(Work instruction)
Your answer should hold the data exactly as given, minus any picture.

Dataset entries:
-*-

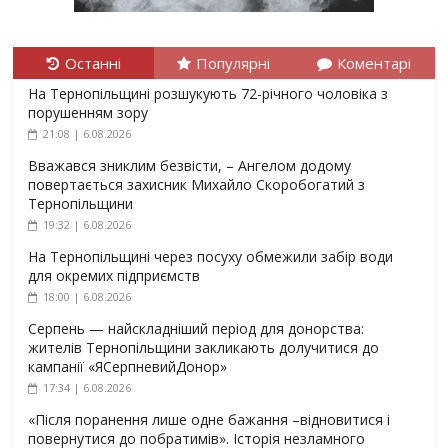
Останні
Популярні
Коментарі
На Тернопільщині розшукують 72-річного чоловіка з
порушенням зору
21:08 | 6.08.2026
Вважався зниклим безвісти, – Ангелом додому
повертається захисник Михайло Скоробогатий з
Тернопільщини
19:32 | 6.08.2026
На Тернопільщині через посуху обмежили забір води
для окремих підприємств
18:00 | 6.08.2026
Серпень — найскладніший період для донорства:
жителів Тернопільщини закликають долучитися до
кампанії «ЯСерпневийДонор»
17:34 | 6.08.2026
«Після поранення лише одне бажання –відновитися і
повернутися до побратимів». Історія незламного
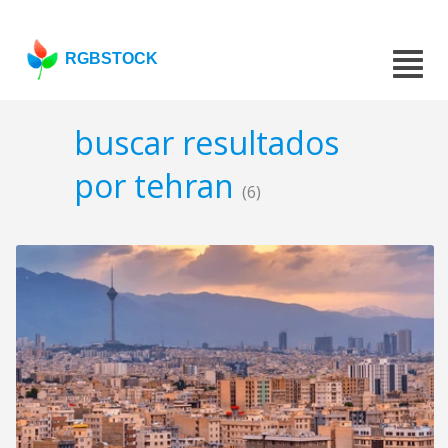
RGBSTOCK
buscar resultados
por tehran
(6)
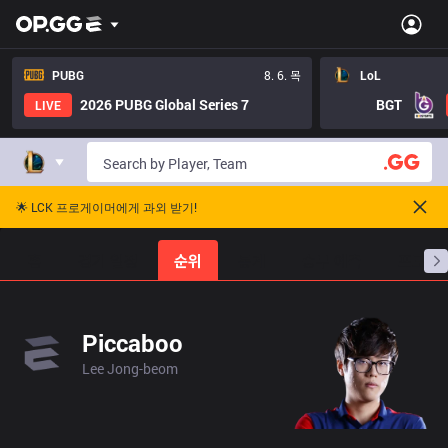
PUBG
8. 6. 목
LoL
2026 PUBG Global Series 7
BGT
LIVE
🌟 LCK 프로게이머에게 과외 받기!
홈
경기 일정
순위
통계
승부 예측
프로빌
Piccaboo
Lee Jong-beom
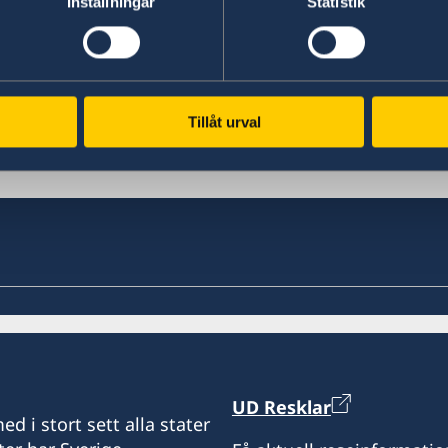
Inställningar
Statistik
Tillåt urval
a
UD Resklar
d i stort sett alla stater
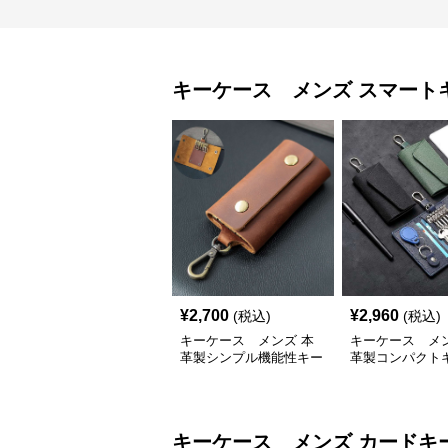
キーケース メンズ
スマート
¥
2,700
¥
2,960
(税込)
(税込)
キーケース メンズ 本
キーケース メン
革製シンプル機能性キー
革製コンパクト
ケース
ス
キーケース メンズ
カードキ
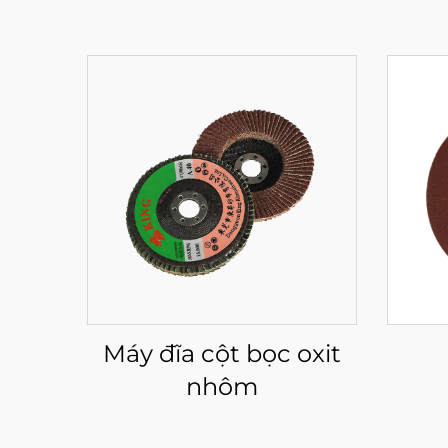
Máy đĩa cột bọc oxit
nhôm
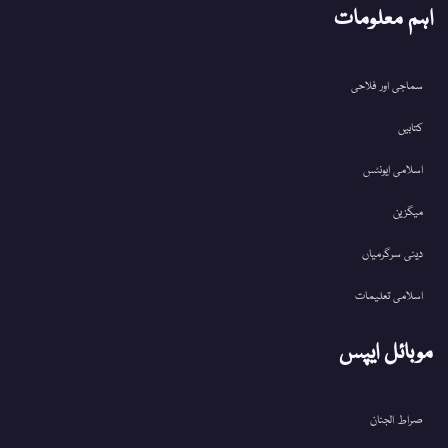
اہم معلومات
سماجی اور فلاحی
کتابیں
اسلامی ایونٹس
میگزین
دینی سرگرمیاں
اسلامی تعلیمات
موبائل ایپس
صراط الجنان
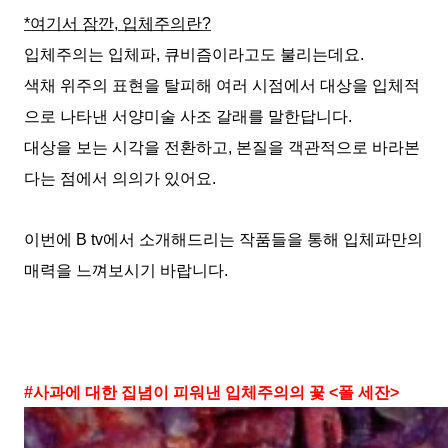
*
여기서 잠깐
,
입체주의란
?
입체주의는 입체파
,
큐비즘이라고도 불리는데요
.
색채 위주의 표현을 탈피해 여러 시점에서 대상을 입체적
으로 나타낸 서양미술 사조 갈래를 말한답니다
.
대상을 보는 시각을 전환하고
,
본질을 객관적으로 바라본
다는 점에서 의의가 있어요
.
이번에
B tv
에서 소개해드리는 작품들을 통해 입체파만의
매력을 느껴보시기 바랍니다
.
#
사과에 대한 집념이 피워낸 입체주의의 꽃
<
폴 세잔
>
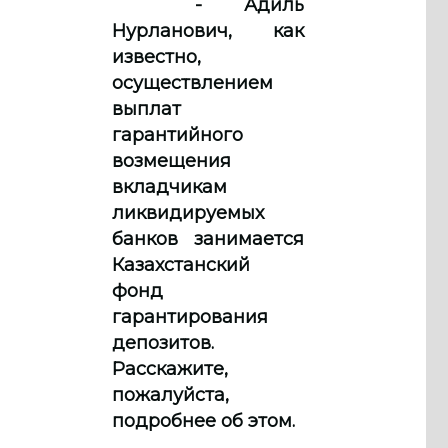
- Адиль
Нурланович, как
известно,
осуществлением
выплат
гарантийного
возмещения
вкладчикам
ликвидируемых
банков занимается
Казахстанский
фонд
гарантирования
депозитов.
Расскажите,
пожалуйста,
подробнее об этом.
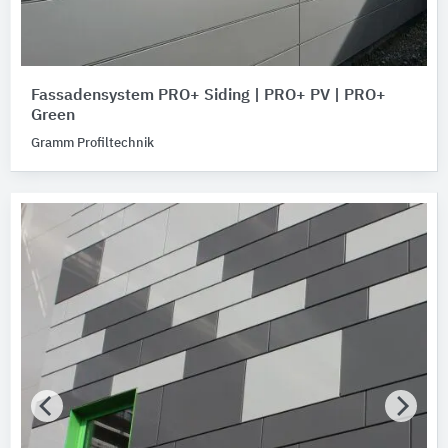
Fassadensystem PRO+ Siding | PRO+ PV | PRO+
Green
Gramm Profiltechnik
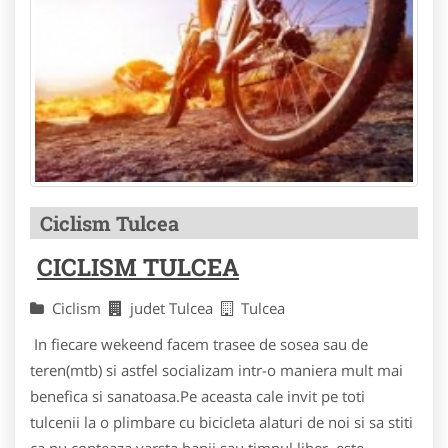
Ciclism Tulcea
CICLISM TULCEA
Ciclism
judet Tulcea
Tulcea
In fiecare wekeend facem trasee de sosea sau de
teren(mtb) si astfel socializam intr-o maniera mult mai
benefica si sanatoasa.Pe aceasta cale invit pe toti
tulcenii la o plimbare cu bicicleta alaturi de noi si sa stiti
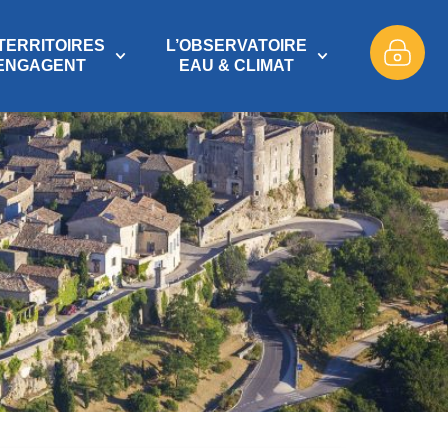
TERRITOIRES
L’OBSERVATOIRE
’ENGAGENT
EAU & CLIMAT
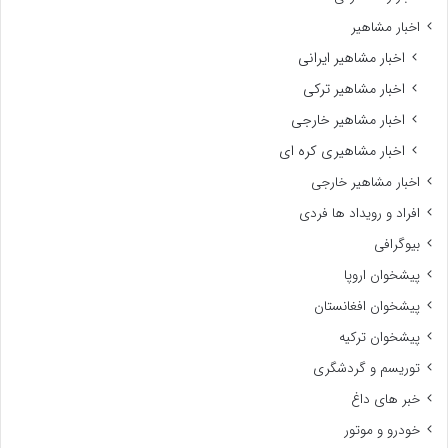
اخبار مشاهیر
اخبار مشاهیر ایرانی
اخبار مشاهیر ترکی
اخبار مشاهیر خارجی
اخبار مشاهیری کره ای
اخبار مشاهیر خارجی
افراد و رویداد ها فردی
بیوگرافی
پیشخوان اروپا
پیشخوان افغانستان
پیشخوان ترکیه
توریسم و گردشگری
خبر های داغ
خودرو و موتور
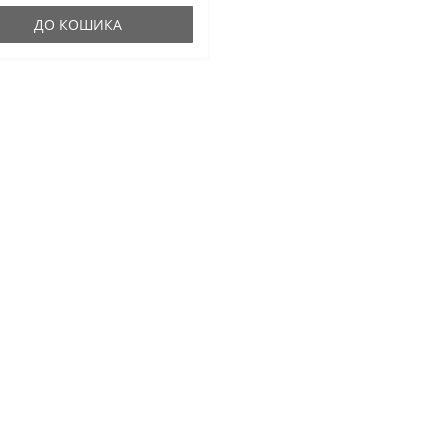
ДО КОШИКА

-*-

(Exercise solution)
Останні
Популярні
Коментарі
На Тернопільщині розшукують 72-річного чоловіка з
порушенням зору
21:08 | 6.08.2026
Вважався зниклим безвісти, – Ангелом додому
повертається захисник Михайло Скоробогатий з
Тернопільщини
19:32 | 6.08.2026
На Тернопільщині через посуху обмежили забір води
для окремих підприємств
18:00 | 6.08.2026
Серпень — найскладніший період для донорства:
жителів Тернопільщини закликають долучитися до
кампанії «ЯСерпневийДонор»
17:34 | 6.08.2026
«Після поранення лише одне бажання –відновитися і
повернутися до побратимів». Історія незламного
RGBSTOCK
buscar resultados
por tehran
(6)
PUBG
8. 6. 목
LoL
2026 PUBG Global Series 7
BGT
LIVE
🌟 LCK 프로게이머에게 과외 받기!
홈
경기 일정
순위
통계
승부 예측
프로빌
Piccaboo
Lee Jong-beom
Inställningar
Statistik
Tillåt urval
a
UD Resklar
d i stort sett alla stater
キーケース メンズ
スマート
¥
2,700
¥
2,960
(税込)
(税込)
キーケース メンズ 本
キーケース メン
革製シンプル機能性キー
革製コンパクト
ケース
ス
キーケース メンズ
カードキ
Máy đĩa cột bọc oxit
nhôm
اہم معلومات
سماجی اور فلاحی
کتابیں
اسلامی ایونٹس
میگزین
دینی سرگرمیاں
اسلامی تعلیمات
موبائل ایپس
صراط الجنان
*
여기서 잠깐
,
입체주의란
?
입체주의는 입체파
,
큐비즘이라고도 불리는데요
.
색채 위주의 표현을 탈피해 여러 시점에서 대상을 입체적
으로 나타낸 서양미술 사조 갈래를 말한답니다
.
대상을 보는 시각을 전환하고
,
본질을 객관적으로 바라본
다는 점에서 의의가 있어요
.
이번에
B tv
에서 소개해드리는 작품들을 통해 입체파만의
매력을 느껴보시기 바랍니다
.
#
사과에 대한 집념이 피워낸 입체주의의 꽃
<
폴 세잔
>
- Адиль
Нурланович, как
известно,
осуществлением
выплат
гарантийного
возмещения
вкладчикам
ликвидируемых
банков занимается
Казахстанский
фонд
гарантирования
депозитов.
Расскажите,
пожалуйста,
подробнее об этом.
Fassadensystem PRO+ Siding | PRO+ PV | PRO+
Green
Gramm Profiltechnik
Ciclism Tulcea
CICLISM TULCEA
Ciclism
judet Tulcea
Tulcea
In fiecare wekeend facem trasee de sosea sau de
teren(mtb) si astfel socializam intr-o maniera mult mai
benefica si sanatoasa.Pe aceasta cale invit pe toti
tulcenii la o plimbare cu bicicleta alaturi de noi si sa stiti
TERRITOIRES
L’OBSERVATOIRE
’ENGAGENT
EAU & CLIMAT
اخبار مشاهیر
اخبار مشاهیر ایرانی
اخبار مشاهیر ترکی
اخبار مشاهیر خارجی
اخبار مشاهیری کره ای
اخبار مشاهیر خارجی
افراد و رویداد ها فردی
بیوگرافی
پیشخوان اروپا
پیشخوان افغانستان
پیشخوان ترکیه
توریسم و گردشگری
خبر های داغ
خودرو و موتور
ДО КОШИКА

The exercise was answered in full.